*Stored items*
....................

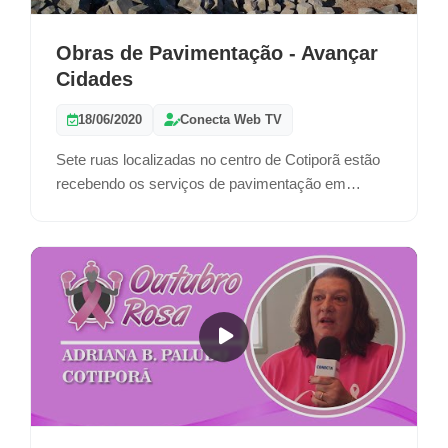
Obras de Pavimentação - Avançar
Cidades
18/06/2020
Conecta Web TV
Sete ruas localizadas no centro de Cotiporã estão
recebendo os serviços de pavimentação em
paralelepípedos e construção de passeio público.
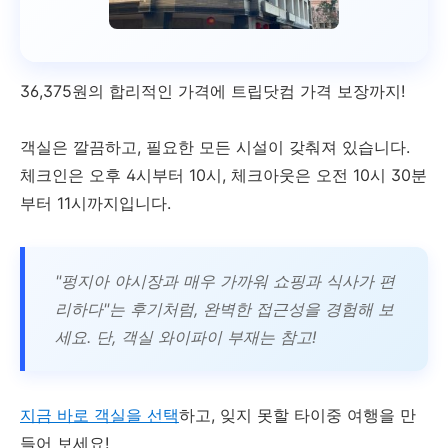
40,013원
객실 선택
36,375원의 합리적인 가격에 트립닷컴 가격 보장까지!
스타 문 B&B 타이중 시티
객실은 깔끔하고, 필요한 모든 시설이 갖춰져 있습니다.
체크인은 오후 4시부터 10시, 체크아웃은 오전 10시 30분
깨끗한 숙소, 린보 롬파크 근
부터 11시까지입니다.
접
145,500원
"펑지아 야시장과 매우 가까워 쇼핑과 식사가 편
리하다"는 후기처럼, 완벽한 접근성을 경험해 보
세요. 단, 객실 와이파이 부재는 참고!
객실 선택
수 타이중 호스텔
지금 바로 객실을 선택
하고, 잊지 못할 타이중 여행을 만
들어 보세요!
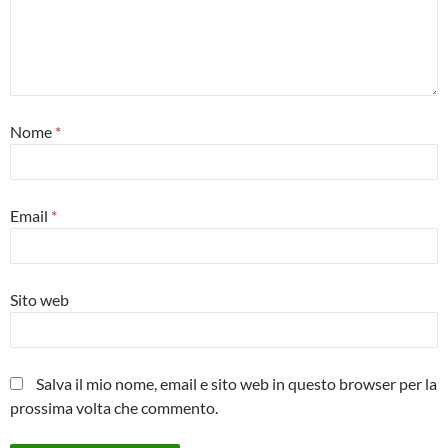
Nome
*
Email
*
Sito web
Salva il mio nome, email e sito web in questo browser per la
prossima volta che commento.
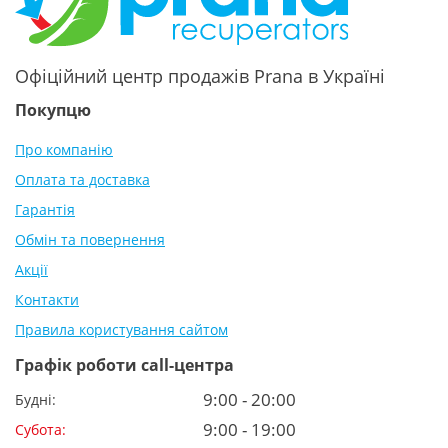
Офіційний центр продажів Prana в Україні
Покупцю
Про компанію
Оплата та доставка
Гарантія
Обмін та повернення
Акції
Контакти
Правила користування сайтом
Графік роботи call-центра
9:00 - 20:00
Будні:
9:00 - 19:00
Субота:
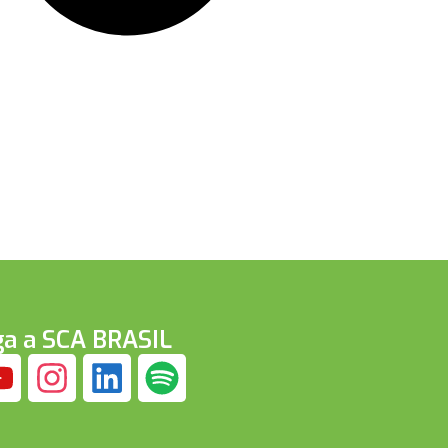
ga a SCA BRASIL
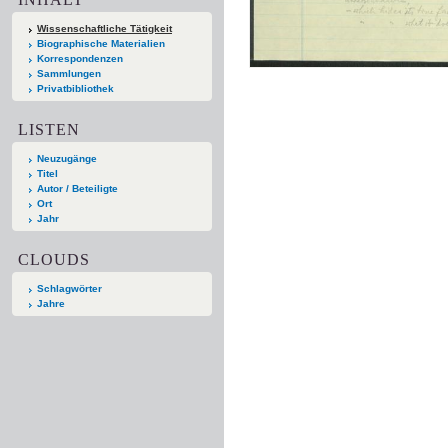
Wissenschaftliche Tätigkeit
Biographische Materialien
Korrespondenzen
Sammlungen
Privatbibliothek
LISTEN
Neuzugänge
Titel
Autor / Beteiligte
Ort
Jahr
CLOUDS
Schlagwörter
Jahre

....................

*Work request*
Give the records a second time exactly, keeping the images out.

*Task response*
Obras de Pavimentação - Avançar
Cidades
18/06/2020
Conecta Web TV
Sete ruas localizadas no centro de Cotiporã estão
recebendo os serviços de pavimentação em
paralelepípedos e construção de passeio público.
40,013원
객실 선택
36,375원의 합리적인 가격에 트립닷컴 가격 보장까지!
스타 문 B&B 타이중 시티
객실은 깔끔하고, 필요한 모든 시설이 갖춰져 있습니다.
체크인은 오후 4시부터 10시, 체크아웃은 오전 10시 30분
깨끗한 숙소, 린보 롬파크 근
부터 11시까지입니다.
접
145,500원
"펑지아 야시장과 매우 가까워 쇼핑과 식사가 편
리하다"는 후기처럼, 완벽한 접근성을 경험해 보
세요. 단, 객실 와이파이 부재는 참고!
객실 선택
수 타이중 호스텔
지금 바로 객실을 선택
하고, 잊지 못할 타이중 여행을 만
들어 보세요!
Nome
*
Email
*
Sito web
Salva il mio nome, email e sito web in questo browser per la
prossima volta che commento.
Офіційний центр продажів Prana в Україні
Покупцю
Про компанію
Оплата та доставка
Гарантія
Обмін та повернення
Акції
Контакти
Правила користування сайтом
Графік роботи call-центра
9:00 - 20:00
Будні:
9:00 - 19:00
Субота:
ga a SCA BRASIL
Wissenschaftliche Tätigkeit
Biographische Materialien
Korrespondenzen
Sammlungen
Privatbibliothek
LISTEN
Neuzugänge
Titel
Autor / Beteiligte
Ort
Jahr
CLOUDS
Schlagwörter
Jahre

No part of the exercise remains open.